Además de los dueños, los acreedores, entre los que se encuentran los mayores fondos oportunistas del mundo y varios bancos españoles, están a la espera de la decisión final de la institución dependiente del Ministerio de Hacienda. La compañía dejó de atender los pagos de deuda que vencieron en mayo y octubre de 2020.

Revés judicial

Pero Celsa, en una decisión inédita en España, se agarró a la cláusula 'rebus sic stantibus' para evitar esos pagos ante la aparición de una fuerza de causa mayor, como fue la pandemia. Aunque un juez la protegió inicialmente de las pretensiones de ejecución por parte de los acreedores, un auto posterior de un magistrado anuló las medidas cautelares y conminó a la compañía a cumplir con sus obligaciones.

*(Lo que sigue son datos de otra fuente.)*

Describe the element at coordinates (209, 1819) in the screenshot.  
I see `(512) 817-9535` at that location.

JP Morgan, Goldman Sachs, CVC, Deutsche Bank y Citi, algunos de los acreedores con más renombre, han propuesto a los Rubiralta convertir parte de los 1.400 millones que adeuda en capital para evitar que la empresa quiebre. Una operación que daría la propiedad mayoritaria a los fondos oportunistas de estos bancos mundiales y a la que se niega la familia por considerar que se están aprovechando de una coyuntura extraordinaria por el coronavirus.

placeholder El presidente de Celsa, Francesc Rubiralta.
El presidente de Celsa, Francesc Rubiralta.

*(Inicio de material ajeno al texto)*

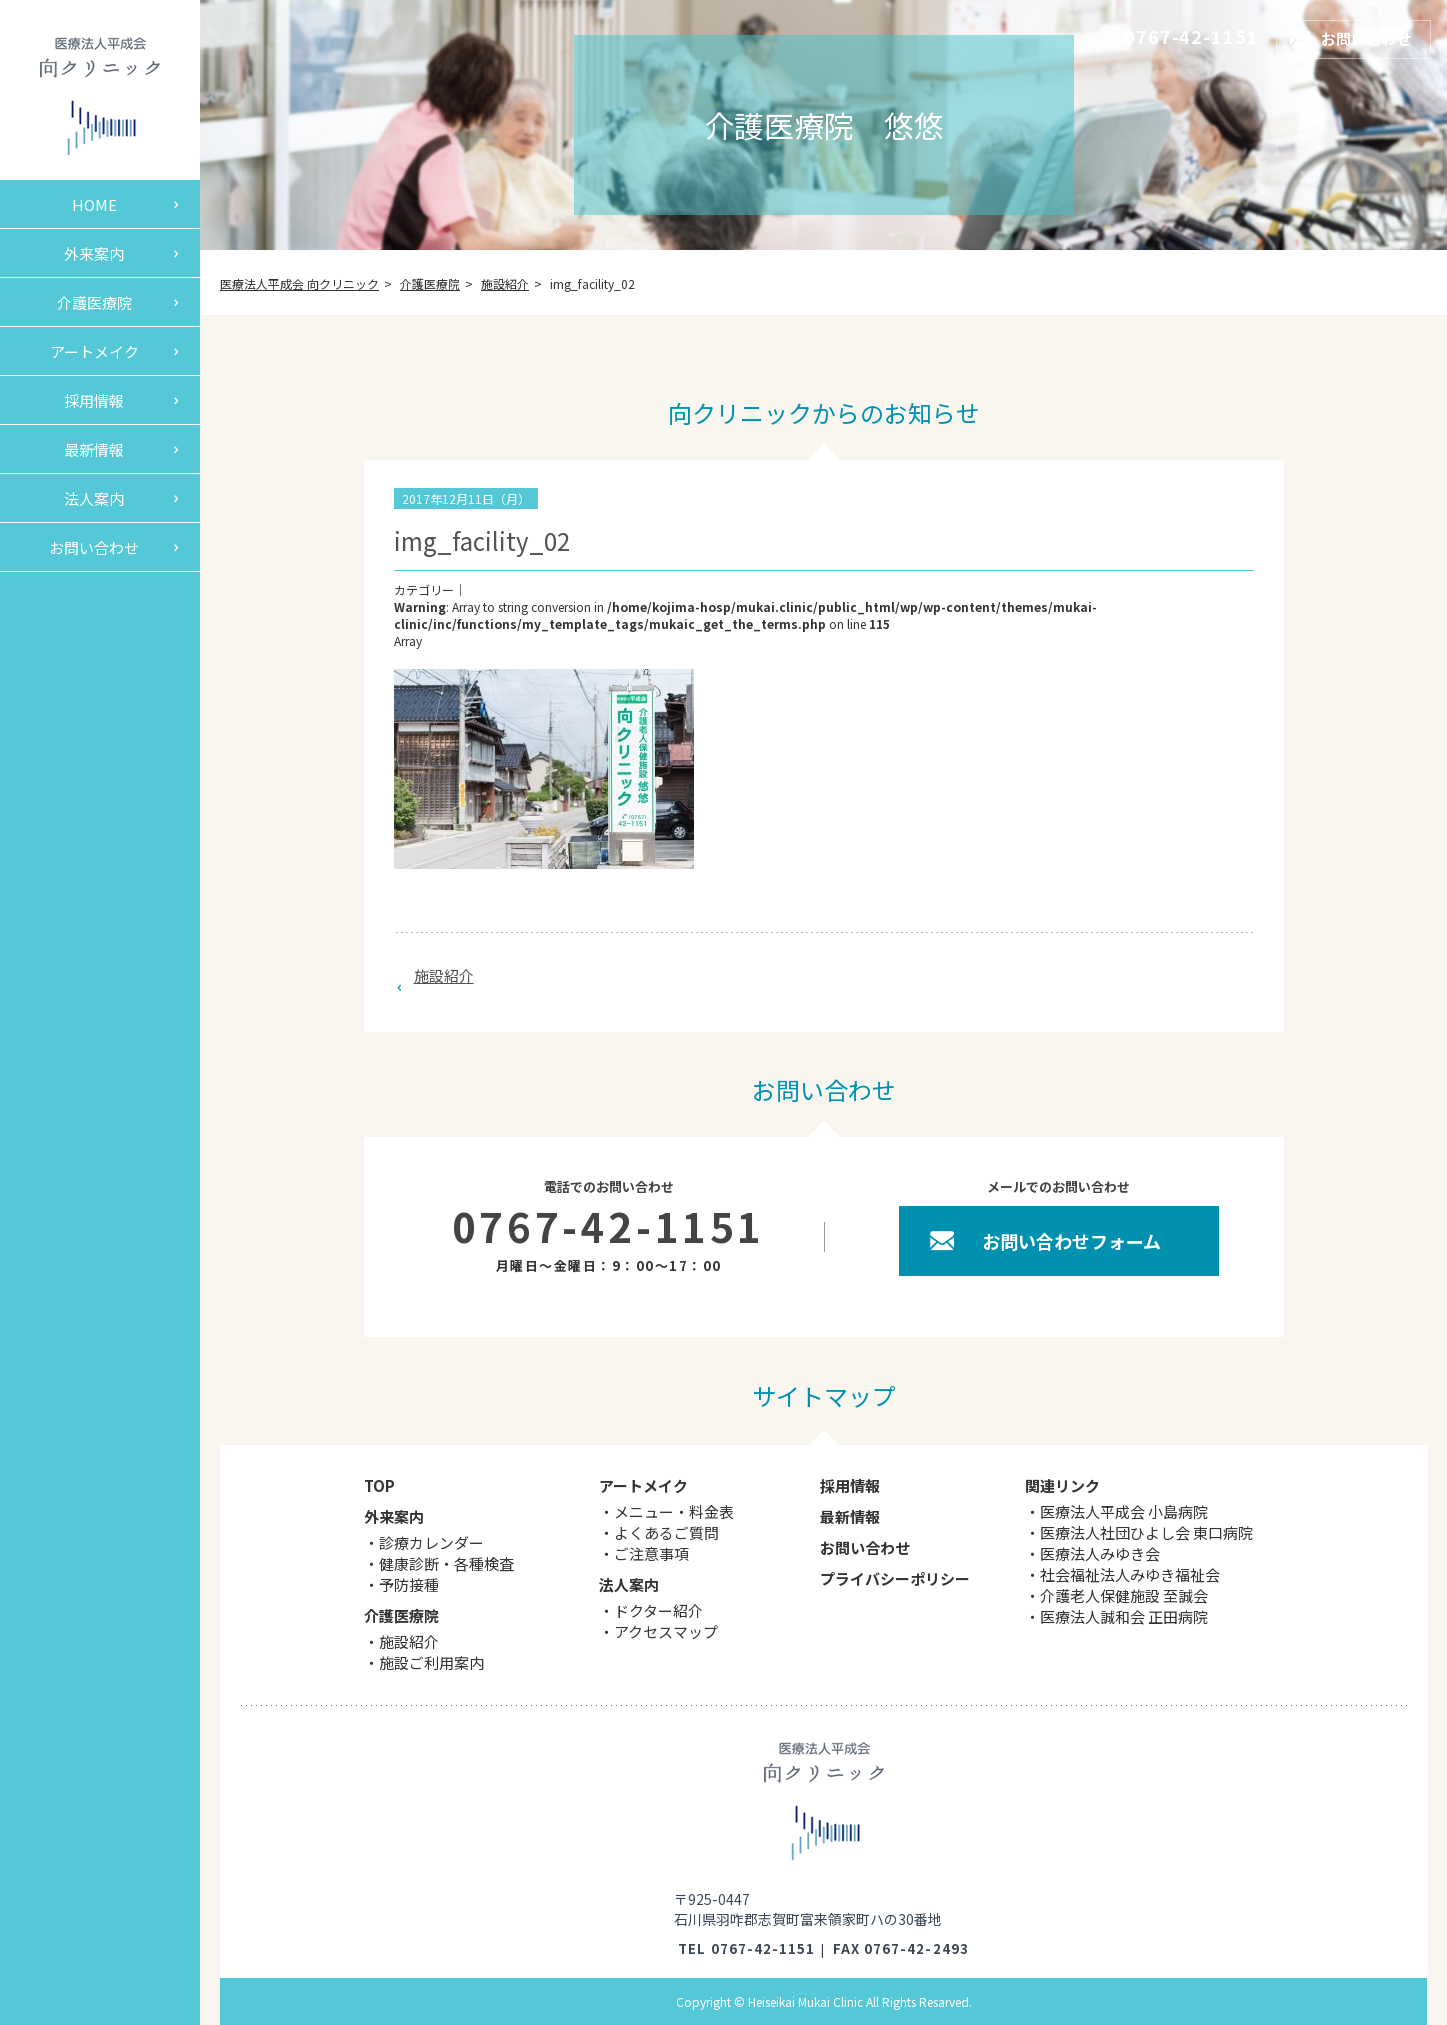 This screenshot has height=2025, width=1447. Describe the element at coordinates (446, 1563) in the screenshot. I see `健康診断・各種検査` at that location.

Celsa había cumplido hasta el 30 de abril del pasado año con sus pagos. Aun así, con independencia de la pandemia, ya tenía dificultades para afrontar los vencimientos del pasado 4 de mayo —35 millones— y, especialmente, del 4 de noviembre (115 millones) de 2020. Es decir, necesitaba una reestructuración que pasaba, según el último acuerdo de 2017 con los acreedores, por una transformación de gran parte de esa deuda en capital. Una operación que suponía 'de facto' que la propiedad mayoritaria de las acciones sería de los fondos y no de los Rubiralta.

En medio de esa batalla judicial, la familia consiguió un crédito ICO de 75 millones concedido por Santander, CaixaBank, Bankia y Sabadell. Los bancos, que inicialmente estaban por ayudar a Celsa, quieren ahora recobrar el préstamo. Han contratado los servicios del banco de inversión PJT Partners para que los asesore en la recuperación de este dinero. Una opción que solo es viable si la SEPI abre el grifo por una cantidad que supondría el mayor rescate público hasta la fecha, ya que superaría los 475 millones otorgados a Air Europa.

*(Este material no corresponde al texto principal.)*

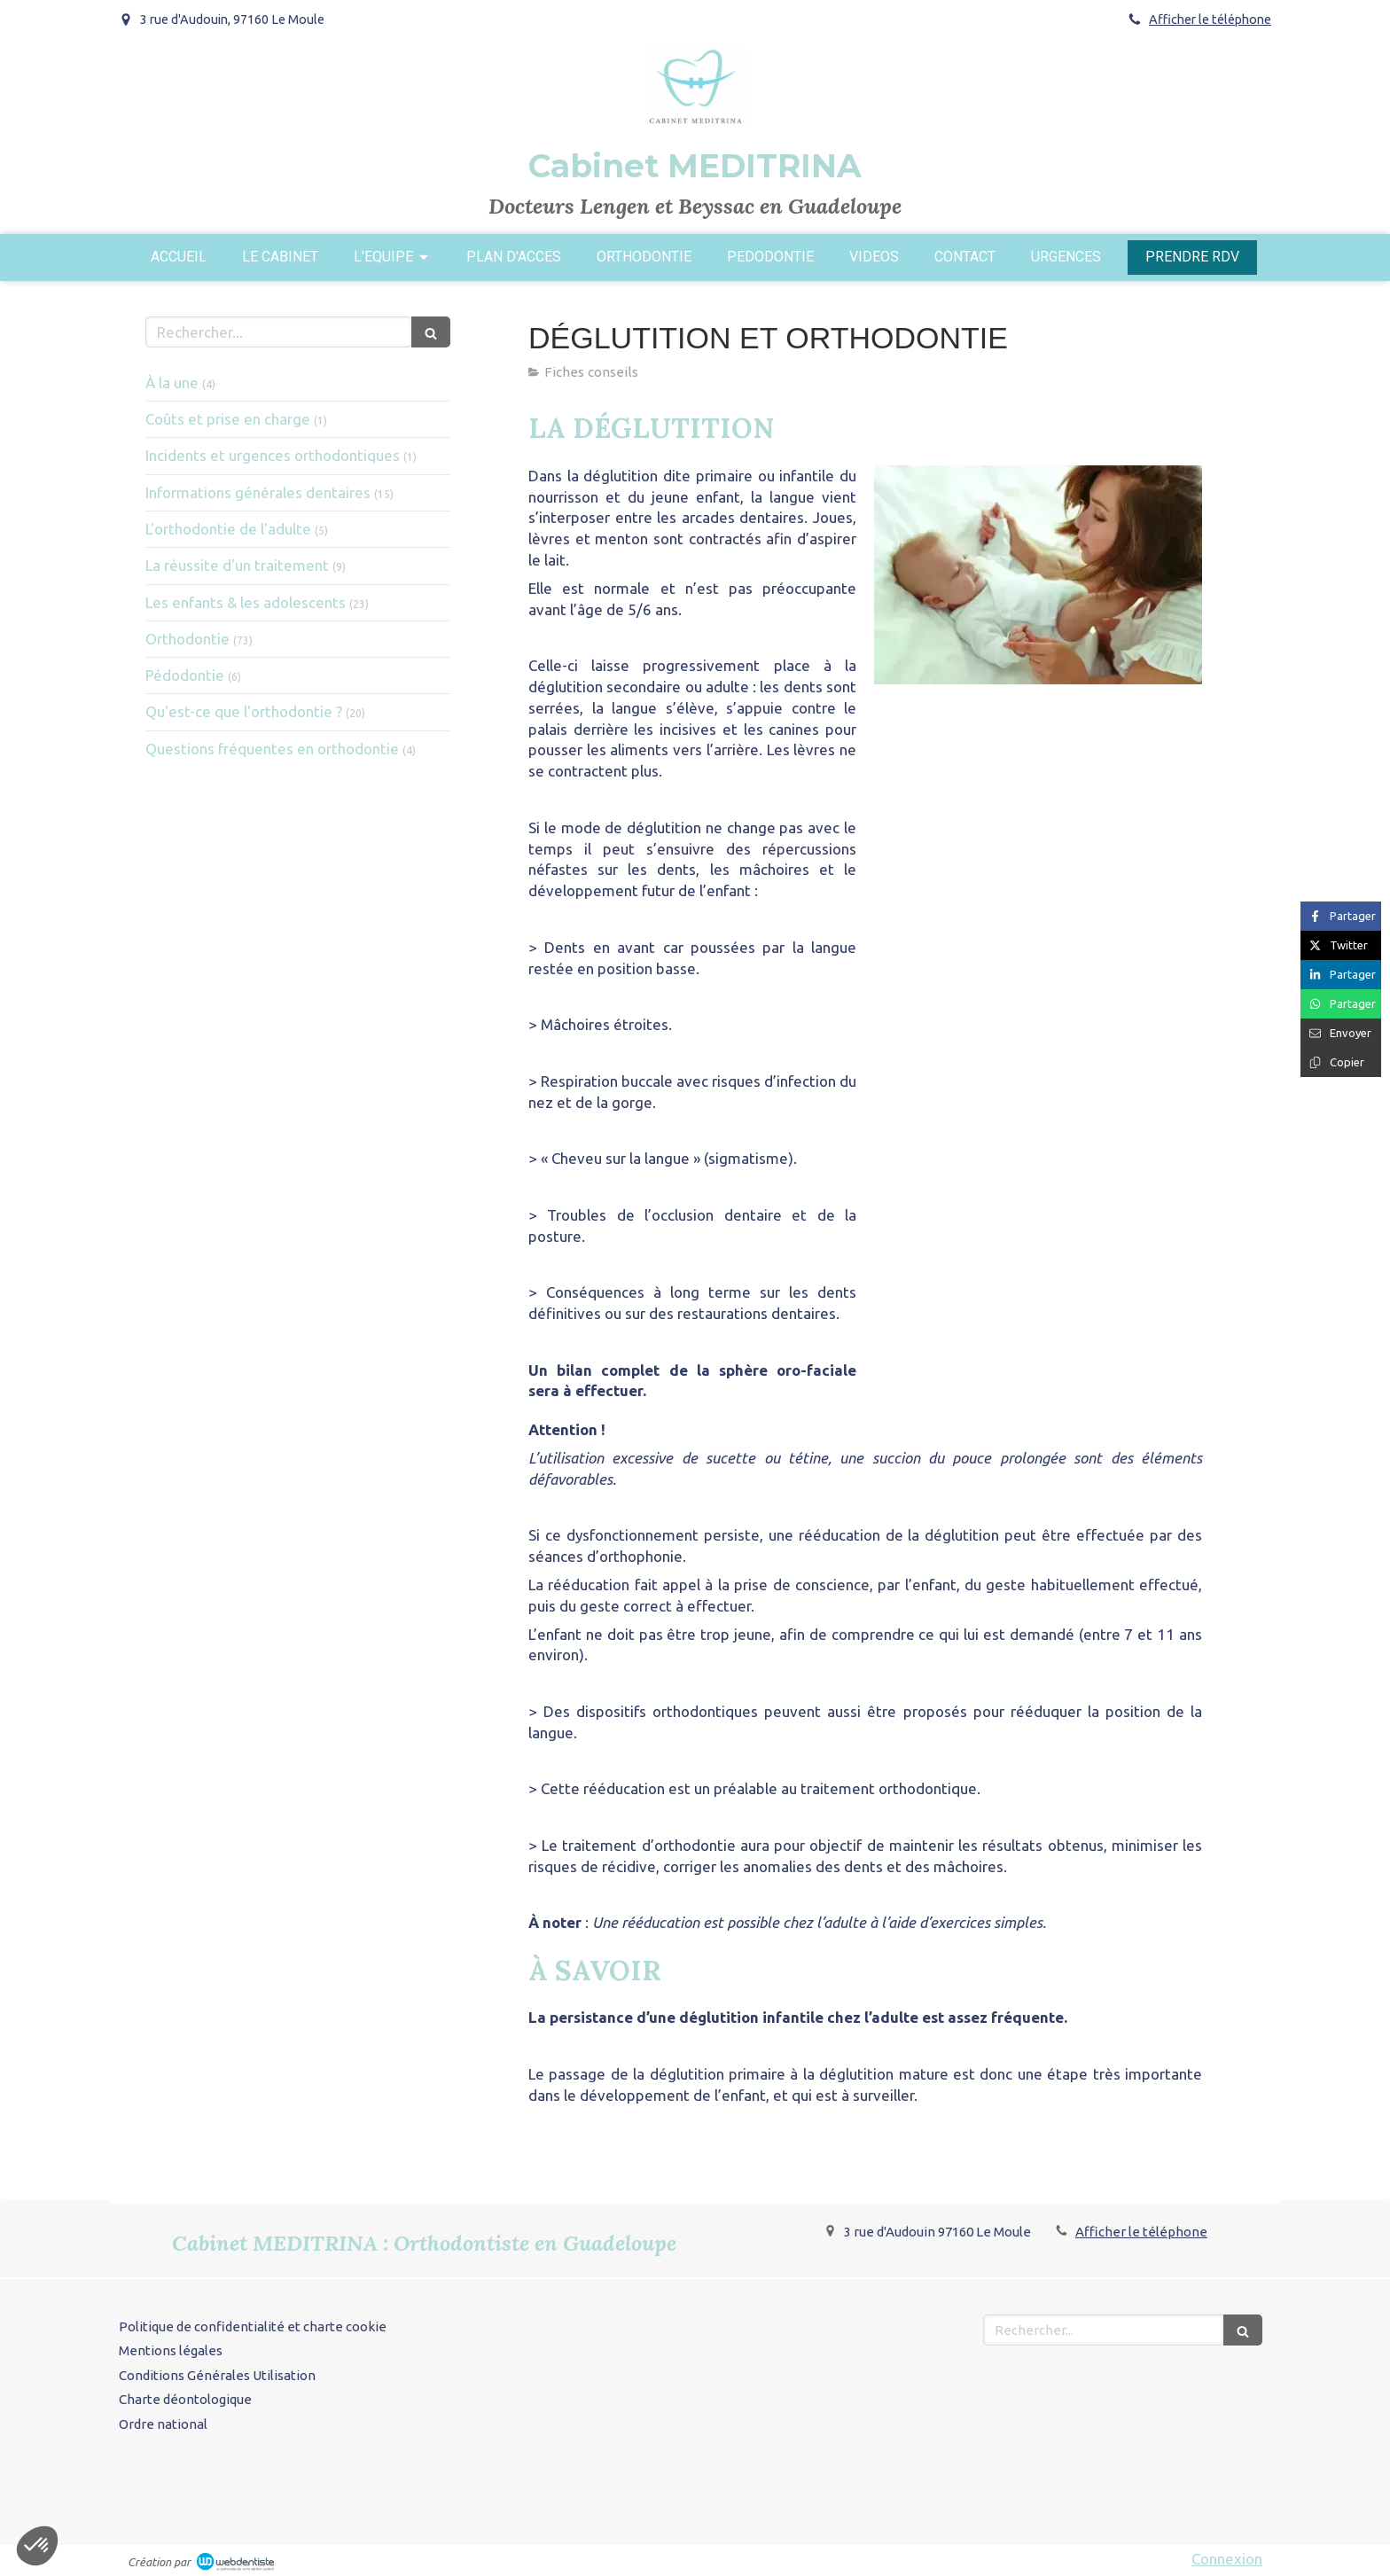 This screenshot has height=2576, width=1390. What do you see at coordinates (272, 455) in the screenshot?
I see `Incidents et urgences orthodontiques` at bounding box center [272, 455].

El deterioro de la economía se está viendo en los cientos de millones de ayudas que las empresas españolas están pidiendo al Estado para su supervivencia. Según aseguran fuentes financieras, Celsa, la siderúrgica catalana propiedad de la familia Rubiralta, ha incrementado la solicitud de rescate a la Sociedad Estatal de Participaciones Industriales (SEPI) por encima de los 500 millones de euros, lo que la convertirá en la empresa que más ayudas públicas ha recibido del Gobierno.